2018-01-15

今日、ぼくの世界から緑色が消えました

筒井康隆小説に、世界から文字ひとつずつ消えてゆくという物語がある。文字が消えると、それを使って言語表現されていた物や概念も同時に消えていくのだ。「あ」が消えると、アトムが消え、アイスが消え、愛が消えるといったように。

今日、ぼくの世界から緑色が消えました。

彩りの中で最も推していた色が、これから徐々に透明になっていくらしい。透明になることを本人が望んだそうなので、ならば、まぁ、仕方がないとしか言えない。

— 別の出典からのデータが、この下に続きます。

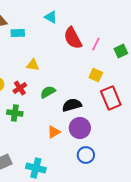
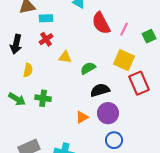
yellow triangle: (33, 65) -> (65, 57), moved
yellow square: (96, 75) -> (124, 60), size x1.5
red cross: (20, 88) -> (46, 39), moved
green semicircle: (48, 92) -> (88, 68), moved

透明な色は世界に紛れて見えなくなる。見えなくなっても、無くなってしまうわけではない。モスキート音がぼくには聞こえない周波数で鳴り続けるように、透明になった緑色はぼくの見えないところで世界を彩っていくんだと思う。

それが絶望なのか希望なのか、今はまだわからない。

緑という色は、三原色の組み合わせによって生まれる色。黄色と、何色を混ぜたらよかったのか。今ではもううまく思い出せない。

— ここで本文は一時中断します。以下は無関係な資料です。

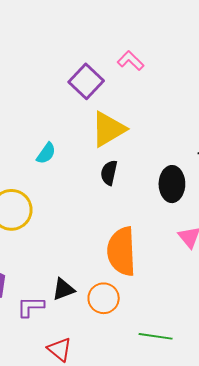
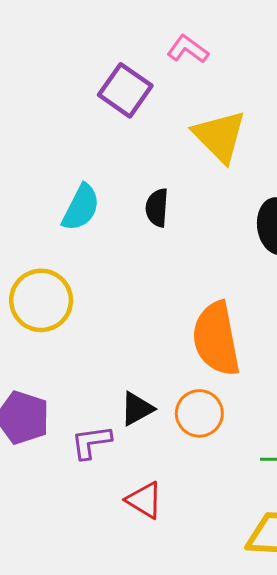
yellow triangle: (108, 129) -> (220, 136), moved, turned -36
cyan semicircle: (46, 153) -> (81, 208), size x1.4
black semicircle: (109, 173) -> (157, 208), moved

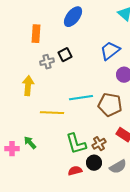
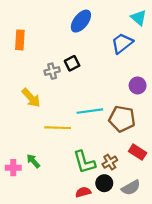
orange rectangle: (36, 34) -> (20, 40), moved
blue trapezoid: (110, 51) -> (122, 43), moved
yellow arrow: (28, 86) -> (31, 98), turned 132

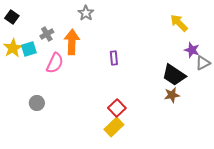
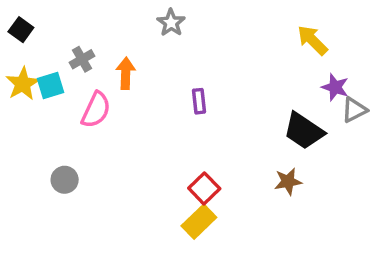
gray star: (86, 13) -> (171, 23), moved
orange arrow: (72, 42) -> (126, 73), size x0.7
brown star: (172, 95) -> (288, 181), moved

きみもぼくも幼かった頃、絵の具を混ぜて遊ぶパレットの上はいつも発明ばかりだったね。運動会とき、緑組になったからって、きみの名前ハチマキに書いたこと。今ではもうまじで思い出したくない記憶だけど、でもそれもよかったなって思うよ。

透明になったきみを、それでも愛すとは言わないよ。

透明になったきみを、それなら忘れ去れるとも思えないよ。